Just 10 minutes ago I was working with a very large semi-malformed excel file generated by a mainframe. DuckDB was able to load it with all_varchar (just keep everything a string) in under a second.
I'm still waiting for Excel to load the file.
Anybody with experience in using duckdb to quickly select page of filtered transactions from the single table having a couple of billions of records and let's say 30 columns where each can be filtered using simple WHERE clausule? Lets say 10 years of payment order data. I am wondering since this is not analytical scenario.
Doing that in postgres takes some time, and even simple count(*) takes a lot of time (with all columns indexed)
I'd say the author's thoughts are valid for basic data processing. Outside of that, most of claims in this article, such as:
"We're moving towards a simpler world where most tabular data can be processed on a single large machine1 and the era of clusters is coming to an end for all but the largest datasets."

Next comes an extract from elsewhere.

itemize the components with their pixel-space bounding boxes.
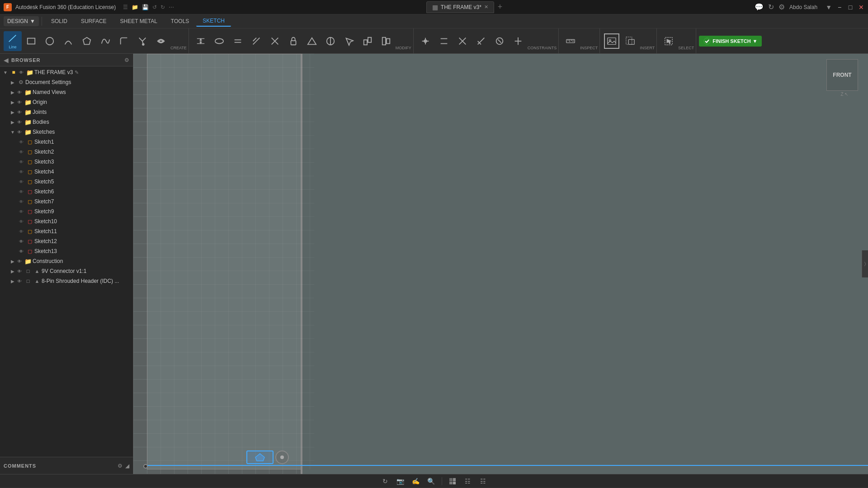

become very debatable. Depending on how you want to pivot/ scale/augment your data, even datasets that seemingly "fit" on large boxes will quickly OOM you.
The author also has another article where they claim that:
"SQL should be the first option considered for new data engineering work. It’s robust, fast, future-proof and testable. With a bit of care, it’s clear and readable." (over polars/pandas etc)
This does not map to my experience at all, outside of the realm of nicely parsed datasets that don't require too much complicated analysis or augmentation.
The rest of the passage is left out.